Being here in his arms again, even though I knew he would never have touched me like this consciously, made me miss him even more. It brought all that I’d lost front and center, giving fresh intensity to the gaping hole in my heart. I couldn’t stop the silent tears from slipping down my face as I lay there listening to him breathe, the pain of all that I’d never have again nearly splitting me in two.

I’d been so fucking stupid. How could I have let him go?

Why hadn’t I been stronger? Why didn’t I fight tooth and nail for us?

If anyone was worth sacrificing everything for, it was Dare.

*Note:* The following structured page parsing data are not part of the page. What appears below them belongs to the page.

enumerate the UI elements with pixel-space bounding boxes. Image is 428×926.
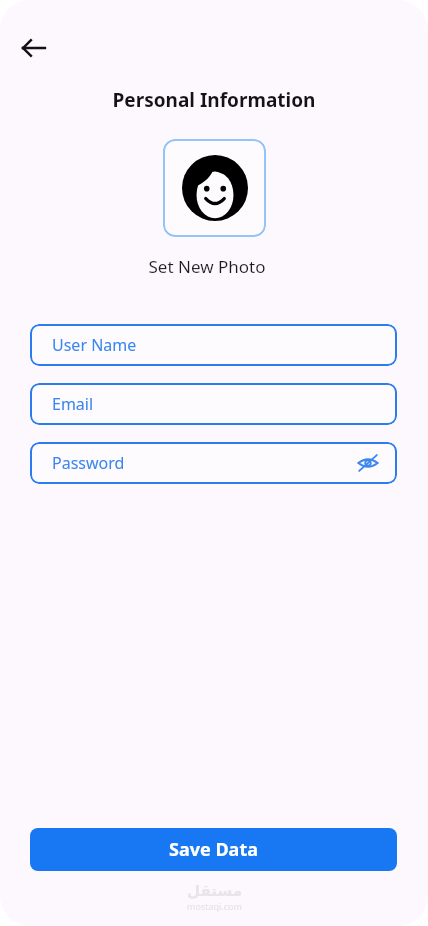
button[interactable]: Toggle password visibility [353,448,383,478]
staticText: Password [52,452,125,474]
button[interactable]: Save Data [30,828,397,871]
button[interactable]: Back [10,24,58,72]
button[interactable]: Email [30,383,397,425]
button[interactable]: Set New Photo [163,139,266,237]
staticText: Personal Information [0,87,428,113]
staticText: mostaqi.com [187,900,242,912]
staticText: Save Data [169,837,258,862]
staticText: مستقل [187,882,242,899]
button[interactable]: User Name [30,324,397,366]
staticText: User Name [52,334,137,356]
staticText: Email [52,393,94,415]
button[interactable]: Password [30,442,397,484]
staticText: Set New Photo [0,255,414,278]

I slowly turned my head so that I could glimpse his face. Three years had changed him. Made him rougher around the edges, even in deep sleep. But he was still Dare—arresting beauty of an art masterpiece and striking hardness of a sculpture.

My Dare.

How painful those two tiny words were to even think now that I was right in the middle of everything I so desperately needed and wanted in my life…and all that I no longer had. Not having him was the worst feeling in the world, like trying to exist without a vital organ.

My Dare wasn’t mine anymore.

I turned away again, and he shifted in place, his hand tightening around me. I reached down and slowly lifted it up. I stared at it for a moment, studying the length and thickness of his fingers, the lines of his palm. I’d always liked those hands, was easily mesmerized by them—especially when he sketched—and had once known the feel of them so well.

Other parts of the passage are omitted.